The RMB Cross-Border Trade Settlement Pilot Scheme, which opened up the previously highly-controlled RMB to offshore settlements, began in July 2009 and has expanded faster than expected ever since. Now, any overseas entity can settle trade invoices in RMB, as can any Chinese entity except those on a soon-to-be-published blacklist.
Since the first New Zealand settlements in RMB were completed in the second half of 2010, banks and businesses have gone quiet on how many trades have been completed.
This is likely due to a combination of inertia in changing from current US dollar settlements and the need for more confidence in, and understanding of, the Chinese currency. ANZ, BNZ and HSBC can all settle RMB trades and, last June, Fonterra became the first New Zealand corporate to issue debt denominated in Chinese renminbi when it sought to raise 300 million Chinese Yuan bonds.
Gary Cross, Head of Trade & Supply Chain, HSBC New Zealand is expecting incremental growth off the current small base. He suggests Kiwi exporters and importers start by getting and giving dual quotes to find the potential savings.
Getting proper advice, from banks and other professional service firms, is essential, he says, given how different payment infrastructure in China is to New Zealand's, as is ensuring companies and bank accounts are set up properly to trade in RMB.
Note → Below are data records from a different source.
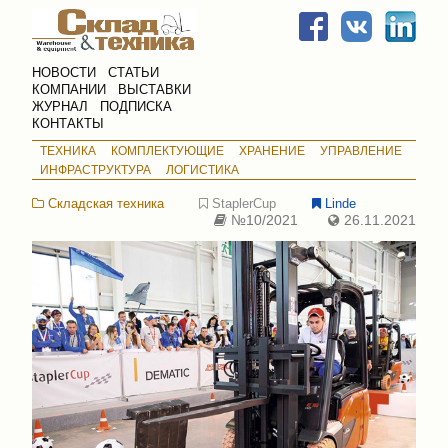
НОВОСТИ
СТАТЬИ
КОМПАНИИ
ВЫСТАВКИ
ЖУРНАЛ
ПОДПИСКА
КОНТАКТЫ
ТЕХНИКА
КОМПЛЕКТУЮЩИЕ
ХРАНЕНИЕ
УПРАВЛЕНИЕ
ИНФРАСТРУКТУРА
ЛОГИСТИКА
Складская техника
StaplerCup
Linde
№10/2021
26.11.2021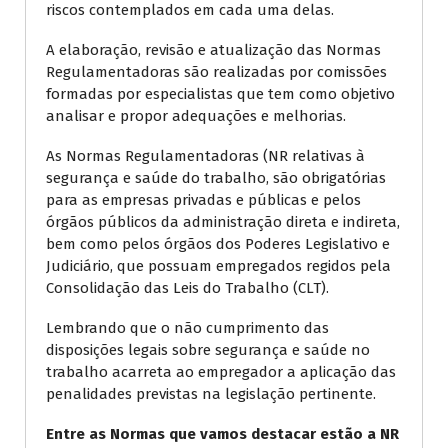
riscos contemplados em cada uma delas.
A elaboração, revisão e atualização das Normas
Regulamentadoras são realizadas por comissões
formadas por especialistas que tem como objetivo
analisar e propor adequações e melhorias.
As Normas Regulamentadoras (NR relativas à
segurança e saúde do trabalho, são obrigatórias
para as empresas privadas e públicas e pelos
órgãos públicos da administração direta e indireta,
bem como pelos órgãos dos Poderes Legislativo e
Judiciário, que possuam empregados regidos pela
Consolidação das Leis do Trabalho (CLT).
Lembrando que o não cumprimento das
disposições legais sobre segurança e saúde no
trabalho acarreta ao empregador a aplicação das
penalidades previstas na legislação pertinente.
Entre as Normas que vamos destacar estão a NR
The numbers backing the reasons for doing so are compelling: HSBC economists say, after the US dollar and euro, the RMB is set to replace pound sterling as the third most popular currency for trade settlement globally. A survey done by the bank also found nearly eight in 10 businesses in mainland China which have not yet started to use RMB to settle cross-border trade are planning to use in some capacity in future transactions.
And, to complete the trifecta, the bank says more than US$2 trillion, or one half, of China's total trade flows with emerging markets is expected to be settled in RMB by 2013-15.
If that isn't convincing enough, the Government's China Strategy suggests a doubling of two-way goods trade with China to $20 billion by 2015 and several government initiatives have been put in place to prepare for this and assist increasing RMB settlement.
In April 2011, the Reserve Bank of New Zealand and People's Bank of China (PBOC) established a RMB 25 billion (NZ$5 billion) reciprocal currency arrangement to support trade settlement in RMB. The swap line lets the RBNZ borrow RMB if financial market disruption makes it difficult for businesses to access RMB to settle transactions with Chinese businesses.
And in November, ahead of its highly public China Strategy launch, the Government came on board with approval for New Zealand Export Credit Office trade guarantees (which assist trade by providing a guarantee to exporters or banks against defaults on contracts) to be underwritten in RMB.
Trade Minister Tim Groser said then the changes reflected the shifting nature of New Zealand's export trade where "New Zealand exporters are increasingly under demand from their buyers to trade in the buyer's local currency".
Rise of the Redback
China will promote its cross-border RMB business steadily.
* 181 foreign countries have actual RMB receipt and payment cross-border business in China.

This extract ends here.